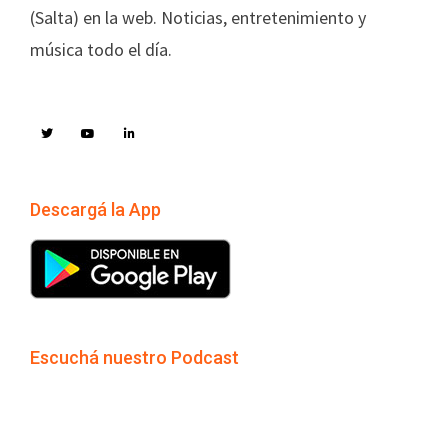
(Salta) en la web. Noticias, entretenimiento y
música todo el día.
Descargá la App
Escuchá nuestro Podcast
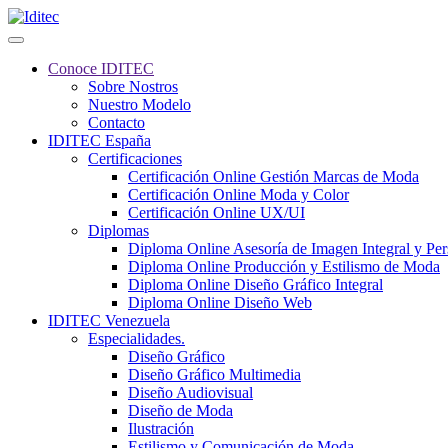
Conoce IDITEC
Sobre Nostros
Nuestro Modelo
Contacto
IDITEC España
Certificaciones
Certificación Online Gestión Marcas de Moda
Certificación Online Moda y Color
Certificación Online UX/UI
Diplomas
Diploma Online Asesoría de Imagen Integral y Pe
Diploma Online Producción y Estilismo de Moda
Diploma Online Diseño Gráfico Integral
Diploma Online Diseño Web
IDITEC Venezuela
Especialidades.
Diseño Gráfico
Diseño Gráfico Multimedia
Diseño Audiovisual
Diseño de Moda
Ilustración
Estilismo y Comunicación de Moda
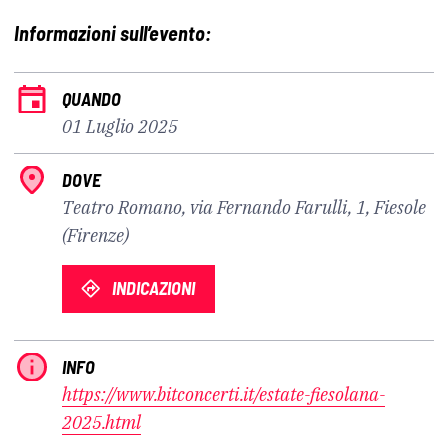
Informazioni sull’evento:
QUANDO
01 Luglio 2025
DOVE
Teatro Romano, via Fernando Farulli, 1, Fiesole
(Firenze)
INDICAZIONI
INFO
https://www.bitconcerti.it/estate-fiesolana-
2025.html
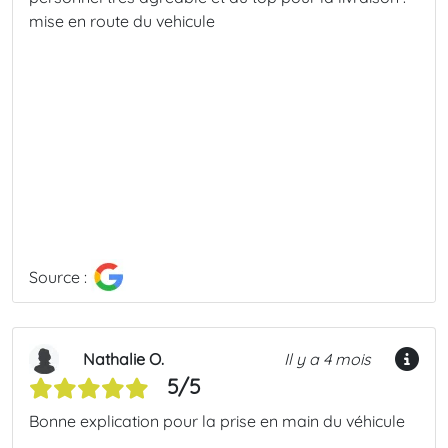
mise en route du vehicule
Source :
Nathalie O.
Il y a 4 mois
5/5
Bonne explication pour la prise en main du véhicule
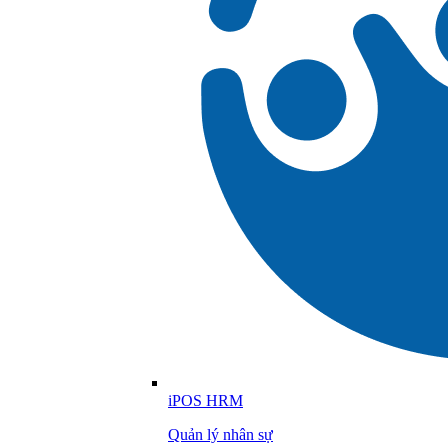
iPOS HRM
Quản lý nhân sự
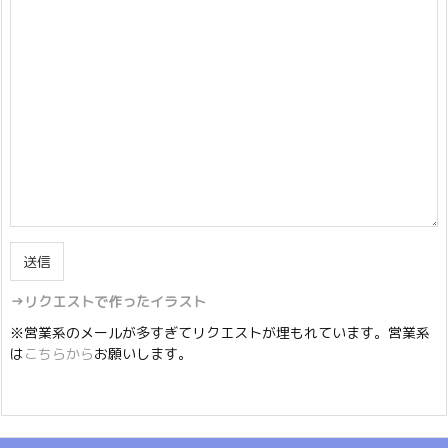
→リクエストで作ったイラスト
※営業系のメールが多すぎてリクエストが埋もれています。営業系
は
こちらから
お願いします。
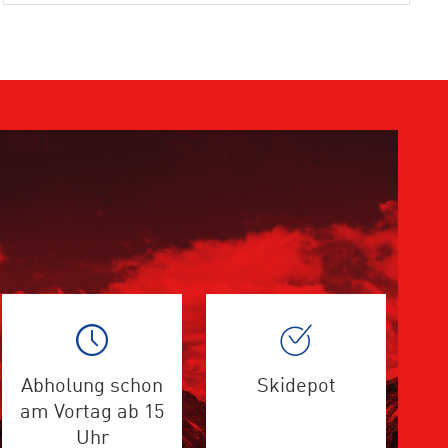
Abholung schon
Skidepot
am Vortag ab 15
Uhr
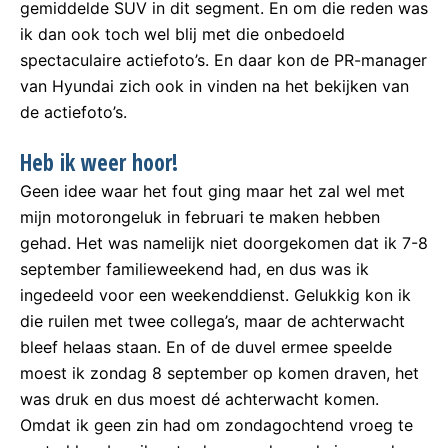
gemiddelde SUV in dit segment. En om die reden was
ik dan ook toch wel blij met die onbedoeld
spectaculaire actiefoto’s. En daar kon de PR-manager
van Hyundai zich ook in vinden na het bekijken van
de actiefoto’s.
Heb ik weer hoor!
Geen idee waar het fout ging maar het zal wel met
mijn motorongeluk in februari te maken hebben
gehad. Het was namelijk niet doorgekomen dat ik 7-8
september familieweekend had, en dus was ik
ingedeeld voor een weekenddienst. Gelukkig kon ik
die ruilen met twee collega’s, maar de achterwacht
bleef helaas staan. En of de duvel ermee speelde
moest ik zondag 8 september op komen draven, het
was druk en dus moest dé achterwacht komen.
Omdat ik geen zin had om zondagochtend vroeg te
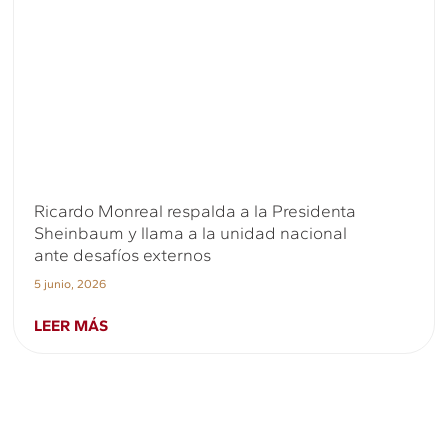
Ricardo Monreal respalda a la Presidenta
Sheinbaum y llama a la unidad nacional
ante desafíos externos
5 junio, 2026
LEER MÁS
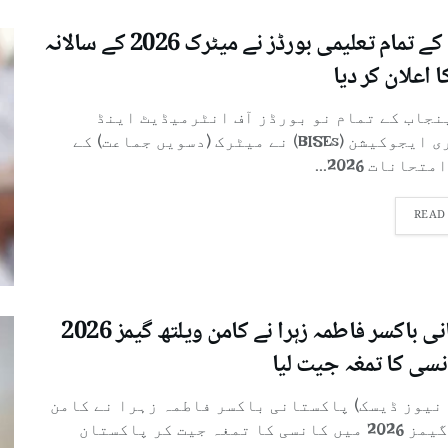
پنجاب کے تمام تعلیمی بورڈز نے میٹرک 2026 کے سالانہ
ا اعلان کر دیا
پنجاب کے تمام نو بورڈز آف انٹرمیڈیٹ اینڈ
سیکنڈری ایجوکیشن (BISEs) نے میٹرک (دسویں جماعت) کے
تحانات 2026...
READ
پاکستانی باکسر فاطمہ زہرا نے کامن ویلتھ گیمز 2026
نسی کا تمغہ جیت لیا
 نیوز ڈیسک) پاکستانی باکسر فاطمہ زہرا نے کامن
ویلتھ گیمز 2026 میں کانسی کا تمغہ جیت کر پاکستان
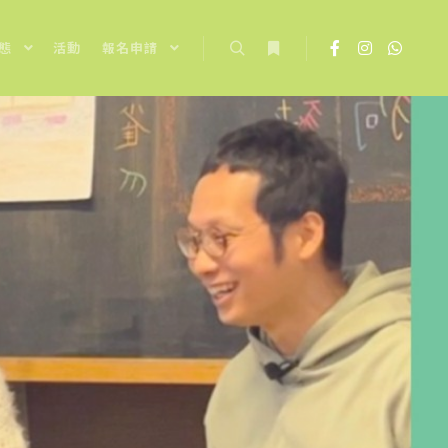
態
活動
報名申請
Search
More info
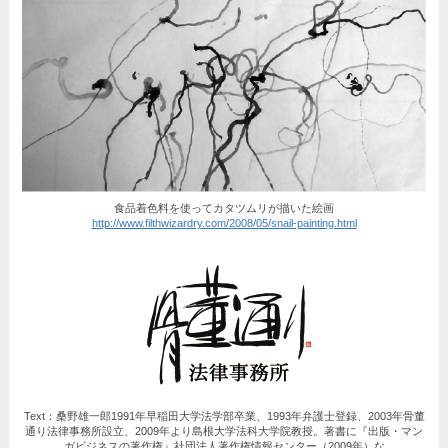
食品着色料を使ってカタツムリが描いた絵画
http://www.filthwizardry.com/2008/05/snail-painting.html
Text：桑野雄一郎1991年早稲田大学法学部卒業、1993年弁護士登録、2003年骨董
通り法律事務所設立、2009年より島根大学法科大学院教授。著書に『出版・マン
ガビジネスの著作権』社団法人著作権情報センター（2009年）な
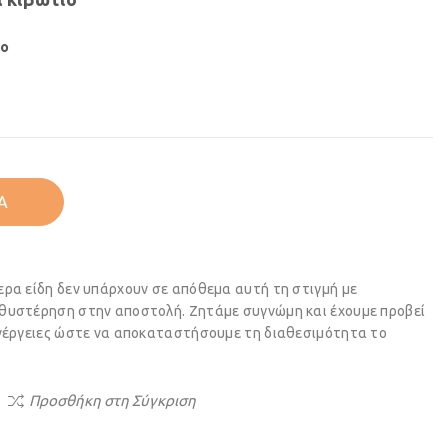
ιο
Ά
ερα είδη δεν υπάρχουν σε απόθεμα αυτή τη στιγμή με
θυστέρηση στην αποστολή. Ζητάμε συγνώμη και έχουμε προβεί
ενέργειες ώστε να αποκαταστήσουμε τη διαθεσιμότητα το
Προσθήκη στη Σύγκριση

About this exercise => Without the pictures, copy the entries from their first line through the line containing "Certificación Online Gestión Marcas de Moda", and only those lines.

Task result =>
(Salta) en la web. Noticias, entretenimiento y
música todo el día.
Descargá la App
Escuchá nuestro Podcast
Conoce IDITEC
Sobre Nostros
Nuestro Modelo
Contacto
IDITEC España
Certificaciones
Certificación Online Gestión Marcas de Moda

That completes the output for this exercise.